What does it mean to be in a whole-school leadership team and to be leading on curriculum? We still lack a properly developed model of what is senior curriculum leadership. Time was when a senior leader in charge of curriculum did timetabling and examination options, perhaps handled staffing and other resourcing attached to subjects. Most of this had little to do with curriculum, but when I first went into teaching, this is what the ‘curriculum deputy’ traditionally did.  More recently, curriculum has often disappeared altogether. Senior roles typically comprise head of teaching and learning, assessment, data, achievement….  Where is curriculum?

Curriculum is fundamental to schools. It is also fiendishly complex. Necessarily directional and dependent on recognisable channels, it must nonetheless be vibrant and changing for such is the character of knowledge and our relationship to it.  It is at once a thing of beauty and of utility, and both matter. More like the waterways of Venice than a set of roads or paths, it needs specialist maintenance or it won’t take you where you want to go, nor make it a rewarding experience. Moreover, like Venice, its waters don’t stand alone. If you don’t understand the relationship of knowledge in the curriculum to the wider oceans and rains of knowledge that renew or trouble it, you’re liable to flood or drought.

Such a thing needs leadership. To stretch my Venice analogy further than it deserves, the collective waterways of the city need overarching leadership not just the individual canals.

Trouble is, the term ‘curriculum leadership’ is associated with middle leaders – the ‘geography coordinator’, the ‘head of science’. It is, quite rightly, linked to subjects.  Subjects are derived from the great traditions of knowledge construction in academic and artistic fields, each with its own rules of enquiry and evidence, its own traditions of argument and debate or its own standards of performance and judgement.

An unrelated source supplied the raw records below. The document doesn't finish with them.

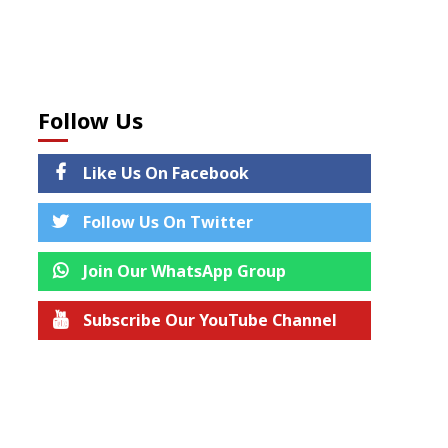
Follow Us
Like Us On Facebook
Follow Us On Twitter
Join Our WhatsApp Group
Subscribe Our YouTube Channel
Join us on Telegram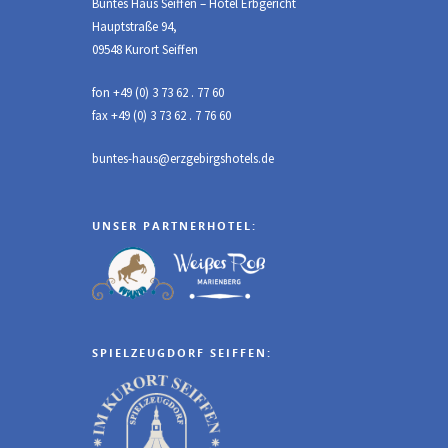
Buntes Haus Seiffen – Hotel Erbgericht
Hauptstraße 94,
09548 Kurort Seiffen
fon +49 (0) 3 73 62 . 77 60
fax +49 (0) 3 73 62 . 7 76 60
buntes-haus@erzgebirgshotels.de
UNSER PARTNERHOTEL:
SPIELZEUGDORF SEIFFEN: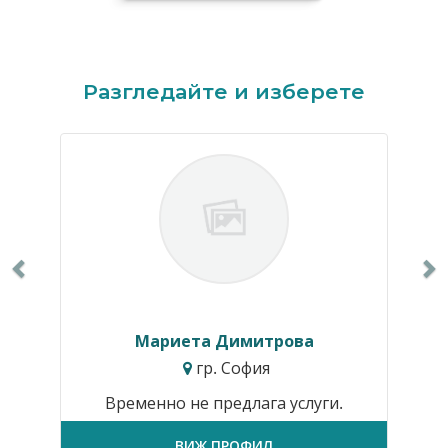
Previous
N
Разгледайте и изберете
Мариета Димитрова
гр. София
Временно не предлага услуги.
ВИЖ ПРОФИЛ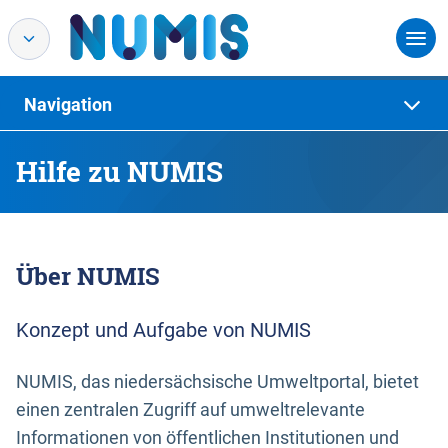
Navigation
Hilfe zu NUMIS
Über NUMIS
Konzept und Aufgabe von NUMIS
NUMIS, das niedersächsische Umweltportal, bietet
einen zentralen Zugriff auf umweltrelevante
Informationen von öffentlichen Institutionen und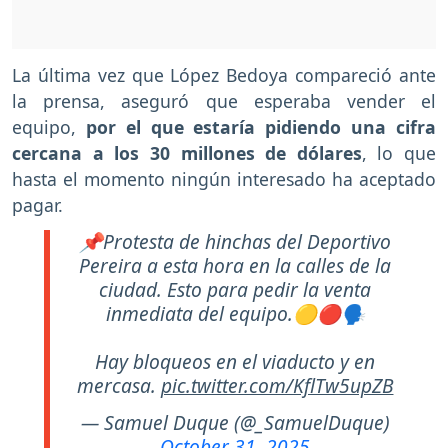
La última vez que López Bedoya compareció ante
la prensa, aseguró que esperaba vender el
equipo,
por el que estaría pidiendo una cifra
cercana a los 30 millones de dólares
, lo que
hasta el momento ningún interesado ha aceptado
pagar.
📌Protesta de hinchas del Deportivo
Pereira a esta hora en la calles de la
ciudad. Esto para pedir la venta
inmediata del equipo.🟡🔴🗣️
Hay bloqueos en el viaducto y en
mercasa.
pic.twitter.com/KflTw5upZB
— Samuel Duque (@_SamuelDuque)
October 31, 2025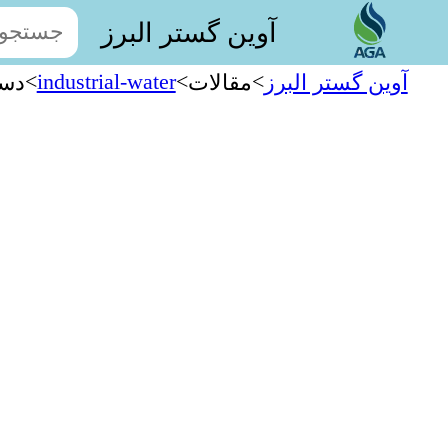
آوین گستر البرز
>
industrial-water
>
>
آوین گستر البرز
مقالات
دست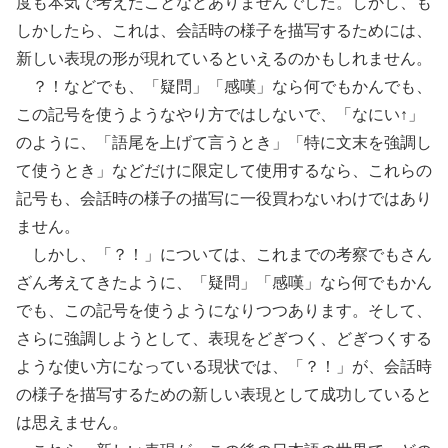
度も本気で考えたことなどありませんでした。しかし、も
しかしたら、これは、会話時の様子を描写するためには、
新しい表現の形が現れているといえるのかもしれません。
？！などでも、「疑問」「感嘆」なら何でもかんでも、
この記号を使うようなやり方ではしないで、「なにい↑」
のように、「語尾を上げて言うとき」「特に文末を強調し
て使うとき」などだけに限定して使用するなら、これらの
記号も、会話時の様子の描写に一役買わないわけではあり
ません。
しかし、「？！」については、これまでの考察でもさん
ざん考えてきたように、「疑問」「感嘆」なら何でもかん
でも、この記号を使うようになりつつあります。そして、
さらに強調しようとして、表現をどぎつく、どぎつくする
ような使い方になっている現状では、「？！」が、会話時
の様子を描写するための新しい表現として成功していると
は思えません。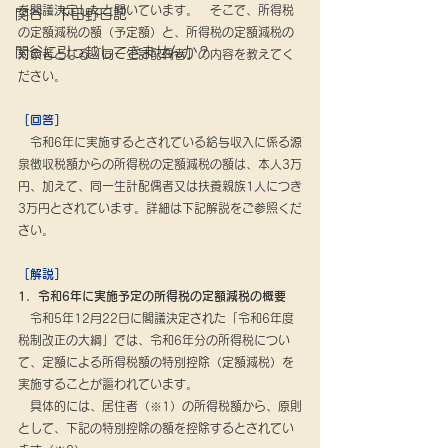
を閣議決定したと聞いています。　そこで、所得税
関谷・下田野日記
の定額減税の額（予定額）と、所得税の定額減税の
関谷に引っ越してきませんか？
対象者となる「同一生計配偶者」の内容を教えてく
ださい。
［回答］
　令和6年に実施するとされている給与収入に係る源
泉徴収税額からの所得税の定額減税の額は、本人3万
円、加えて、同一生計配偶者又は扶養親族1人につき
3万円とされています。詳細は下記解説をご参照くだ
さい。
［解説］
1．令和6年に実施予定の所得税の定額減税の概要
　令和5年12月22日に閣議決定された「令和6年度
税制改正の大綱」では、令和6年分の所得税につい
て、定額による所得税額の特別控除（定額減税）を
実施することが謳われています。
　具体的には、居住者（※1）の所得税額から、原則
として、下記の特別控除の額を控除するとされてい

Each echoes a distinctive quest for truth and each carries accumulated wisdom that must be mastered if its wider ways are to be opened up. Children need to be brought into these traditions if they are ever to enliven and renew them themselves.  The traditions are interconnected all right, but they are canals. Without canals, we have no city, or at least, not a navigable one.  Their very separateness matters.

What can senior curriculum leadership mean, that is, leadership of curriculum in the whole school, given that one cannot know about all these subjects in their distinctive channels?

And why on earth does this matter so much? Haven’t we gotten along perfectly well thank you very much without such senior staff exercising curricular knowledge?

Actually no, we haven’t. The absence of an adequate model of senior curriculum leadership seems to me to deepen fundamental and longstanding problems in schools with which we have all wrestled, from weak assessment systems to problems with generation and interpretation of data, from problematical judgements about teaching and learning, to attraction and retention of fine teachers, from teacher development to the effectiveness of CPD.

My concern is therefore not just about what a person in SLT called ‘curriculum VP’ or ‘curriculum deputy’ needs to know, but what everyone in a senior leadership team needs to know about curriculum in order to lead on everything else.

Senior curriculum leadership is the whole SLT’s business.

Where SLTs have tried to reach into pedagogy with generic strategies that fail to attend to subject distinctiveness, all manner of distortions have occurred. In tackling the ‘how’ (teaching and learning) and in attempting to judge its efficacy (progress, assessment, data, outcomes), if we ignore ‘what?’ is being learned, we risk damaging so much else that school leadership and management ought to foster.

Let’s take a closer look at those two areas:

(i) teaching and learning

To talk about teaching without considering what is being learned, is to create an intransitive pedagogy, a pedagogy without an object.  Without the curricular substance supplied by such an object, so much school leadership conversation on teaching and learning is operating in a vacuum, and into that vacuum flows genericism.

A couple of years ago I wrote about a chronic example of such genericism : the practice of many schools who for a very long time insisted that teachers structured lessons around Blooms Taxonomy, and thus did violence to the structure and content of various subjects.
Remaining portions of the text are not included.